(Saved data entries)
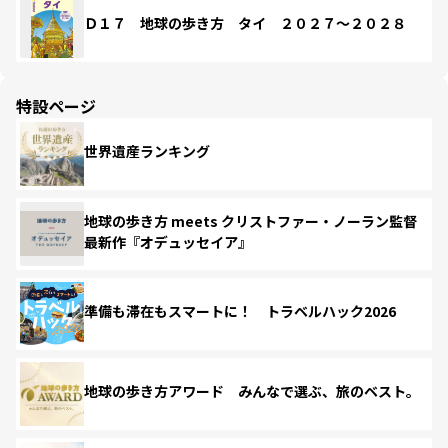
Ｄ１７ 地球の歩き方 タイ ２０２７～２０２８
特設ページ
世界遺産ランキング
地球の歩き方 meets クリストファー・ノーラン監督
最新作『オデュッセイア』
準備も滞在もスマートに！ トラベルハック2026
地球の歩き方アワード みんなで選ぶ、旅のベスト。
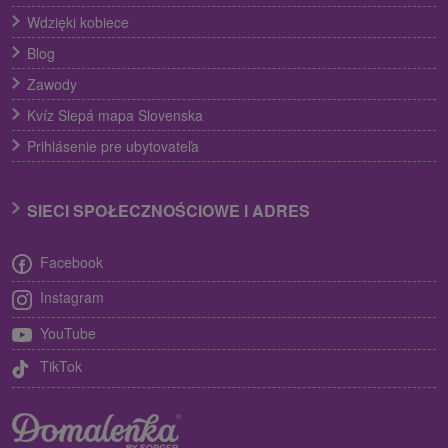
Wdzięki kobiece
Blog
Zawody
Kvíz Slepá mapa Slovenska
Prihlásenie pre ubytovateľa
SIECI SPOŁECZNOŚCIOWE I ADRES
Facebook
Instagram
YouTube
TikTok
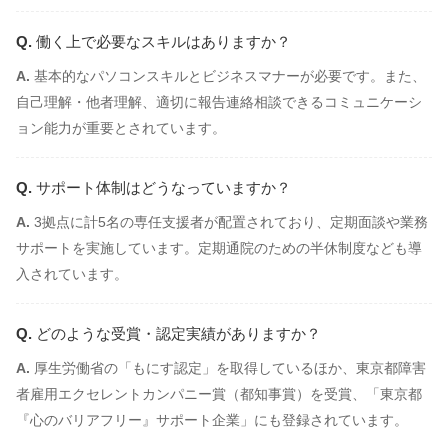
働く上で必要なスキルはありますか？
基本的なパソコンスキルとビジネスマナーが必要です。また、
自己理解・他者理解、適切に報告連絡相談できるコミュニケーシ
ョン能力が重要とされています。
サポート体制はどうなっていますか？
3拠点に計5名の専任支援者が配置されており、定期面談や業務
サポートを実施しています。定期通院のための半休制度なども導
入されています。
どのような受賞・認定実績がありますか？
厚生労働省の「もにす認定」を取得しているほか、東京都障害
者雇用エクセレントカンパニー賞（都知事賞）を受賞、「東京都
『心のバリアフリー』サポート企業」にも登録されています。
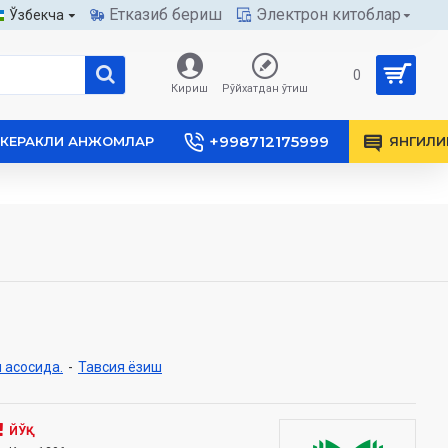
Етказиб бериш
Электрон китоблар
Ўзбекча
0
Кириш
Рўйхатдан ўтиш
+998712175999
КЕРАКЛИ АНЖОМЛАР
ЯНГИЛИ
 асосида.
-
Тавсия ёзиш
ЙЎҚ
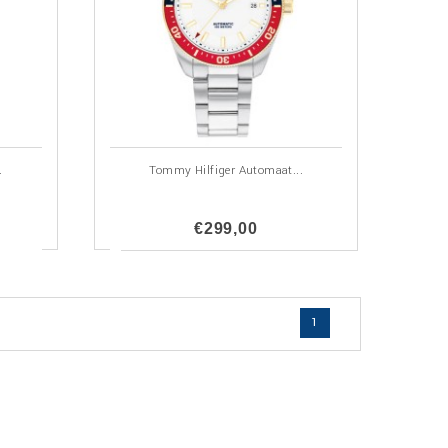
.
Tommy Hilfiger Automaat...
€299,00
1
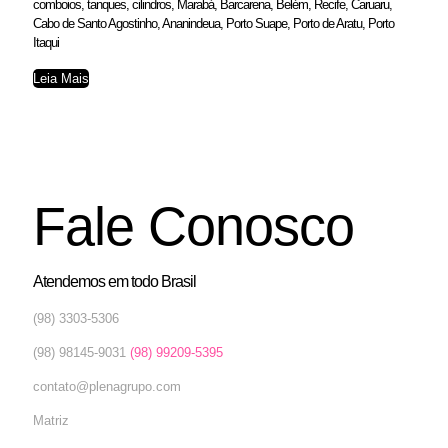
comboios, tanques, cilindros, Marabá, Barcarena, Belém, Recife, Caruaru,
Cabo de Santo Agostinho, Ananindeua, Porto Suape, Porto de Aratu, Porto
Itaqui
Leia Mais
Fale Conosco
Atendemos em todo Brasil
(98) 3303-5306
(98) 98145-9031
(98) 99209-5395
contato@plenagrupo.com
Matriz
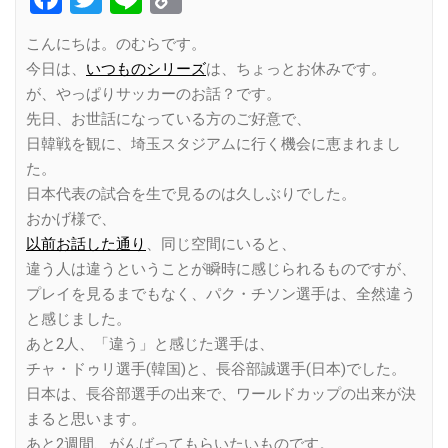
Link
こんにちは。のむらです。
今日は、
いつものシリーズ
は、ちょっとお休みです。
が、やっぱりサッカーのお話？です。
先日、お世話になっている方のご好意で、
日韓戦を観に、埼玉スタジアムに行く機会に恵まれまし
た。
日本代表の試合を生で見るのは久しぶりでした。
おかげ様で、
以前お話した通り
、同じ空間にいると、
違う人は違うということが瞬時に感じられるものですが、
プレイを見るまでもなく、パク・チソン選手は、全然違う
と感じました。
あと2人、「違う」と感じた選手は、
チャ・ドゥリ選手(韓国)と、長谷部誠選手(日本)でした。
日本は、長谷部選手の出来で、ワールドカップの出来が決
まると思います。
あと2週間、がんばってもらいたいものです。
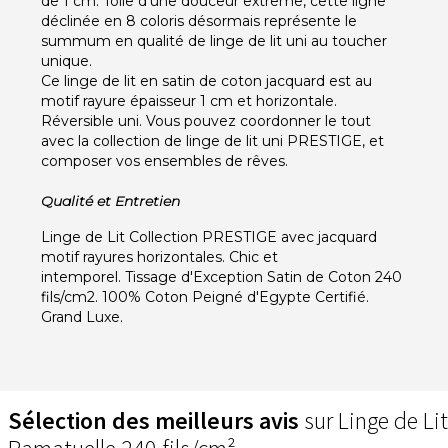
de 1 cm. Toile d'une douceur extrême, cette ligne
déclinée en 8 coloris désormais représente le
summum en qualité de linge de lit uni au toucher
unique.
Ce linge de lit en satin de coton jacquard est au
motif rayure épaisseur 1 cm et horizontale.
Réversible uni. Vous pouvez coordonner le tout
avec la collection de linge de lit uni PRESTIGE, et
composer vos ensembles de rêves.
Qualité et Entretien
Linge de Lit Collection PRESTIGE avec jacquard
motif rayures horizontales. Chic et
intemporel. Tissage d'Exception Satin de Coton 240
fils/cm2. 100% Coton Peigné d'Egypte Certifié.
Grand Luxe.
Sélection des meilleurs avis
sur Linge de Lit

■ Task instructions
When a line in the data contains "avec", return it as written.

■ Answer section
avec la collection de linge de lit uni PRESTIGE, et
Linge de Lit Collection PRESTIGE avec jacquard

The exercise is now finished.